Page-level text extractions
----------

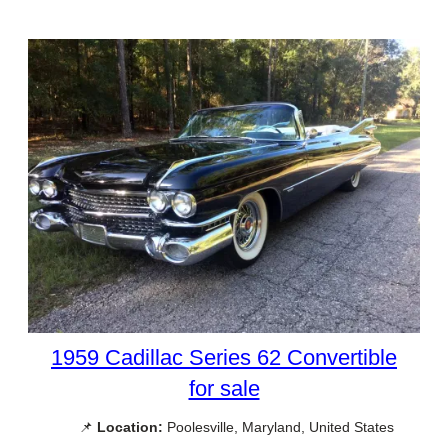
1959 Cadillac Series 62 Convertible
for sale
📌
Location:
Poolesville, Maryland, United States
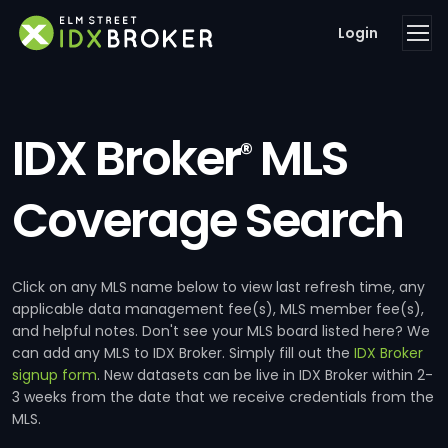
Login
IDX Broker
MLS
®
Coverage Search
Click on any MLS name below to view last refresh time, any
applicable data management fee(s), MLS member fee(s),
and helpful notes. Don't see your MLS board listed here? We
can add any MLS to IDX Broker. Simply fill out the
IDX Broker
signup form
. New datasets can be live in IDX Broker within 2-
3 weeks from the date that we receive credentials from the
MLS.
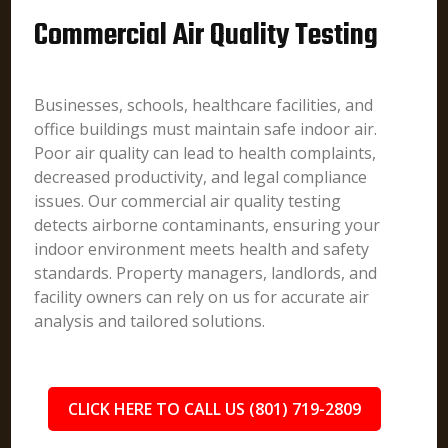
Commercial Air Quality Testing
Businesses, schools, healthcare facilities, and
office buildings must maintain safe indoor air.
Poor air quality can lead to health complaints,
decreased productivity, and legal compliance
issues. Our commercial air quality testing
detects airborne contaminants, ensuring your
indoor environment meets health and safety
standards. Property managers, landlords, and
facility owners can rely on us for accurate air
analysis and tailored solutions.
CLICK HERE TO CALL US (801) 719-2809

----------

Print every entry word for word; omit the pictures.

1959 Cadillac Series 62 Convertible
for sale
📌
Location:
Poolesville, Maryland, United States
Login
IDX Broker
MLS
®
Coverage Search
Click on any MLS name below to view last refresh time, any
applicable data management fee(s), MLS member fee(s),
and helpful notes. Don't see your MLS board listed here? We
can add any MLS to IDX Broker. Simply fill out the
IDX Broker
signup form
. New datasets can be live in IDX Broker within 2-
3 weeks from the date that we receive credentials from the
MLS.
Commercial Air Quality Testing
Businesses, schools, healthcare facilities, and
office buildings must maintain safe indoor air.
Poor air quality can lead to health complaints,
decreased productivity, and legal compliance
issues. Our commercial air quality testing
detects airborne contaminants, ensuring your
indoor environment meets health and safety
standards. Property managers, landlords, and
facility owners can rely on us for accurate air
analysis and tailored solutions.
CLICK HERE TO CALL US (801) 719-2809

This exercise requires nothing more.